NMDA receptor mediated ischaemia-evoked inward current in corpus callosal oligodendrocytes. (A) Membrane current at −70mV in a mature oligodendrocyte during application of ischaemia solution. D-AP5 (200μM) blocks a component of the ischaemia-evoked current. (B) Mean current (±s.e.m.) blocked by D-AP5 (~6 mins after the start of ischaemia) in oligodendrocyte precursors (Prec) and mature myelinating oligodendrocytes (Mature).
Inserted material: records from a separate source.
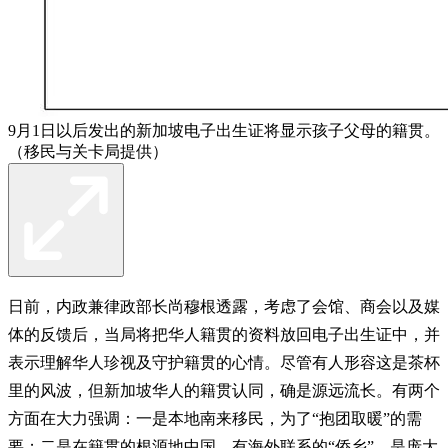
9月1日以后发出的新加坡电子出生证将显示孩子父母的籍贯。
（移民与关卡局提供）
日前，内政兼律政部长尚穆根透露，考虑了会馆、商会以及媒
体的反馈后，当局将把华人籍贯的资料放回电子出生证中，并
表示理解华人珍视及守护籍贯的心情。尽管有人形容这是茶杯
里的风波，但新加坡华人的籍贯认同，确是源远流长。有两个
方面在大力强调：一是本地南来移民，为了“抱团取暖”的需
要；二是在籍贯的根源地中国，有海外联系的“侨乡”，是庞大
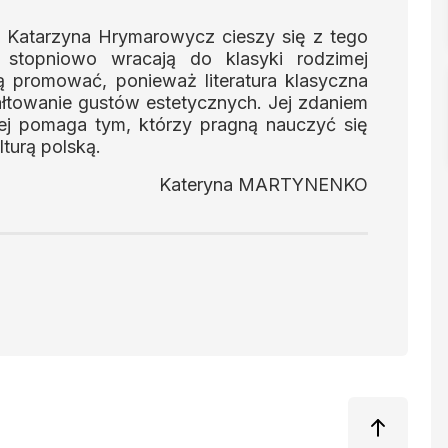
ani Katarzyna Hrymarowycz cieszy się z tego
 stopniowo wracają do klasyki rodzimej
ę ją promować, ponieważ literatura klasyczna
towanie gustów estetycznych. Jej zdaniem
skiej pomaga tym, którzy pragną nauczyć się
lturą polską.
Kateryna MARTYNENKO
Numbers of cells shown on bars.

Fig. 4

Ischaemia-evoked changes in optic nerve compound action potential (CAP). (A) Top row, traces from left are: CAP in control solution, after 20 mins ischaemia, 30 mins after returning to control solution, and the stimulus artefact recorded subsequently in 1μM TTX. Bottom row shows same traces with stimulus artefact trace subtracted. (B-G) Artefact-subtracted responses with 25μM NBQX (B), 300μM memantine (C), NBQX + memantine (D), 50μM MK-801 (E) or NBQX + MK-801 (F) present during ischaemia, and (G) NBQX present during ischaemia + 1 μM memantine pre-incubated 2 hours before ischemia and also present during ischaemia.

Fig. 5

Effect of glutamate receptor blockers on ischaemia-evoked changes in optic nerve compound action potential (CAP). (A) Normalized area of rectified CAP before, during and after ischaemia (from 0-20 mins), using ischaemia solutions containing no glutamate receptor blockers (No drugs), 25μM NBQX, 300μM memantine (Mem), NBQX + Mem, 50μM MK-801, or NBQX + MK-801 (drugs were applied during ischaemia as shown by the bar), and also using solutions containing 1μM Mem from 2 hours before the ischaemia solution was applied (1μM Mem was present for the whole experiment, with NBQX present during ischaemia). (B) Normalised CAP area after 30 mins in normal solution, following 20 mins application of ischaemia solution containing different glutamate receptor blockers. Number of nerves studied is shown on each bar. (C) Normalised CAP area after 30 mins in normal solution containing the glutamate receptor blockers indicated, which was preceded by 20 mins of ischaemia solution lacking blockers. P values in (B) and (C) are for comparison with ‘No drugs’.

Fig. 6

Effect of pre-incubation with glutamate receptor blockers on ischaemia-evoked changes in optic nerve compound action potential (CAP). (A) Normalized area of rectified CAP before, during and after ischaemia, using solutions containing no glutamate receptor blockers (No drugs), pre-incubation with 25μM NBQX from 2 hours before ischaemia until the end of ischaemia, or pre-incubation with 25μM NBQX and 50μM MK-801 from 2 hours before ischaemia until the end of ischaemia. These experiments used strong stimulation that evoked a near maximal response. (B) Normalised CAP area after 30 mins in normal solution, following the period of ischaemia. Number of nerves studied is shown on each bar. P values are compared with ‘No drugs’.